The original house was at the corner of Gordon Road and Pym Street and was cleared away in February 1974 as part of the St Ann's redevelopment.

Unlike now, old pub names were considered a benefit and a new pub on Beacon Hill Rise named the Peveril was opened in December 1975 to carry on the tradition. But where does the name come from
?

The pub is named after William Peveril who, some say, was the son of King William I.

William Peveril was given the task of building the first Nottingham Castle in 1068. This castle was a wooden affair sited on the Castle Rock (what a strange coincidence!).

It was strategically useful as it controlled an important crossing point of the Trent at the present Trent Bridge. Don’t forget the area between the Castle and the Trent was then only meadow land forming the floodplain (this is even before Jimmy Sirrell took over the Magpies).

The Peveril connection does not end there. William’s (probable) grandson, also named William, held the castle a little later.

As an important landowner and castle custodian the younger William got himself involved in one of England’s many civil wars. This one was between King Stephen and the Empress Matilda.

William came out on Stephen’s side, which was a little unfortunate as Matilda’s forces at Lincoln captured him in 1141.

Matilda gave Nottingham Castle to one of her coterie, William Paganel (there seems to be a lot of Williams knocking around in our history).

The following year, William Peveril won back his castle whilst the hapless William Paganel was away and promptly threw all of Matilda’s supporters out of Nottingham. This was a good move, as Stephen won the war.

Things then became quiet for William Peveril but in 1153 he was implicated in the death of Ranulf, Earl of Chester. Some say he was the one who administered the poison.

In 1155 it appears King Henry II (Stephen was dead by now, please keep up) was having a spot of trouble and marched north.

This worried William who ran back from Yorkshire (I don’t know what he was doing there) and hid in Lenton Abbey pretending to be a monk.

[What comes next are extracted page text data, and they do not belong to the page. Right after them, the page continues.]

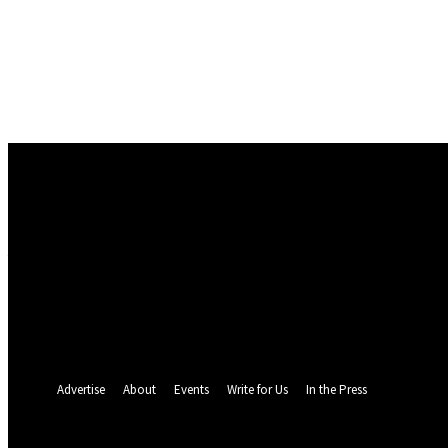
Conectare
Bine ați venit! Autentificați-vă in contul dvs
numele dvs de utilizator
parola dvs
Ați uitat parola? obține ajutor
Politica de Confidentialitate
Recuperare parola
Recuperați-vă parola
adresa dvs de email
O parola va fi trimisă pe adresa dvs de email.
Advertise
About
Events
Write for Us
In the Press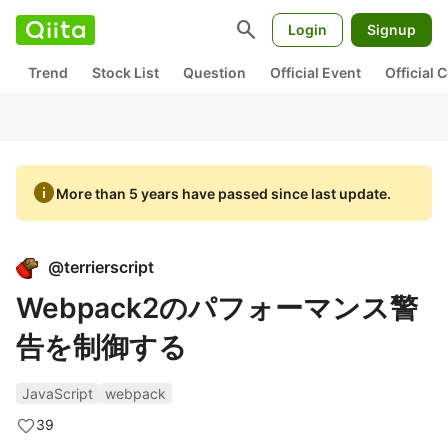
search
Login
Signup
Trend
Stock List
Question
Official Event
Official
info
More than 5 years have passed since last update.
@
terrierscript
Webpack2のパフォーマンス警
告を制御する
JavaScript
webpack
39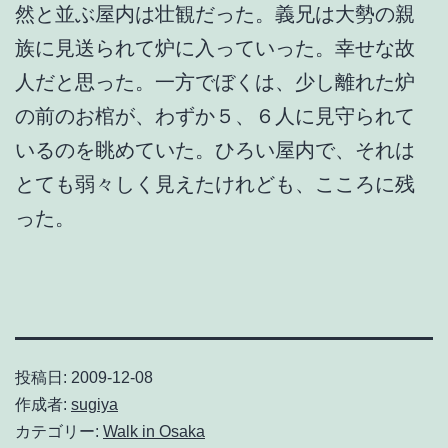
然と並ぶ屋内は壮観だった。義兄は大勢の親
族に見送られて炉に入っていった。幸せな故
人だと思った。一方でぼくは、少し離れた炉
の前のお棺が、わずか５、６人に見守られて
いるのを眺めていた。ひろい屋内で、それは
とても弱々しく見えたけれども、こころに残
った。
投稿日:
2009-12-08
作成者:
sugiya
カテゴリー:
Walk in Osaka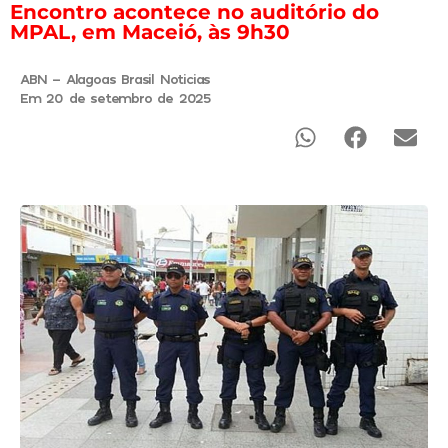
Encontro acontece no auditório do
MPAL, em Maceió, às 9h30
ABN - Alagoas Brasil Noticias
Em 20 de setembro de 2025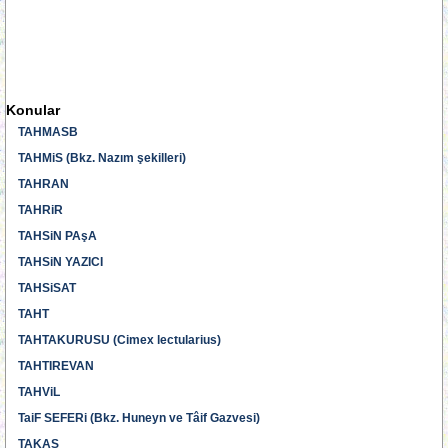
Konular
TAHMASB
TAHMiS (Bkz. Nazım şekilleri)
TAHRAN
TAHRiR
TAHSiN PAşA
TAHSiN YAZICI
TAHSiSAT
TAHT
TAHTAKURUSU (Cimex lectularius)
TAHTIREVAN
TAHViL
TaiF SEFERi (Bkz. Huneyn ve Tâif Gazvesi)
TAKAS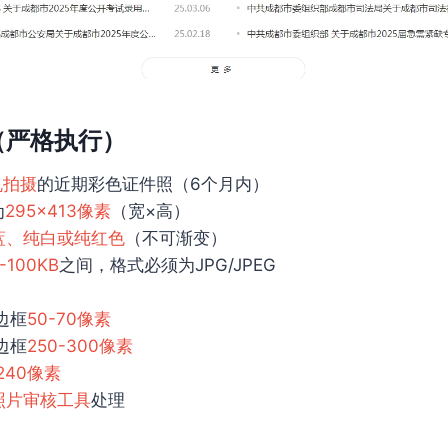
（严格执行）
机拍摄
的近期彩色证件照（6个月内）
为
295×413像素
（宽×高）
蓝、纯白或纯红色
（不可渐变）
-100KB
之间，格式必须为JPG/JPEG
：
边框
50-70像素
边框
250-300像素
-240像素
照片审核工具
处理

Henry heard of William’s suspicious behaviour around the death of Ranulf and arrived in Nottinghamshire to discuss this with William. William felt it more prudent to move again and he did; to where, no one knows.

So as you see, a simple pub name in the St Ann's District of Nottingham remembers an illustrious family of Nottingham’s early history.

Many pub names have such stories behind them, so present pub owners who change the names of their houses on a whim do so with a disgraceful disregard to Nottingham’s history and traditions.

There is a suitable pub name in Folkingham, Lincolnshire for such philistines, the Whipping Post.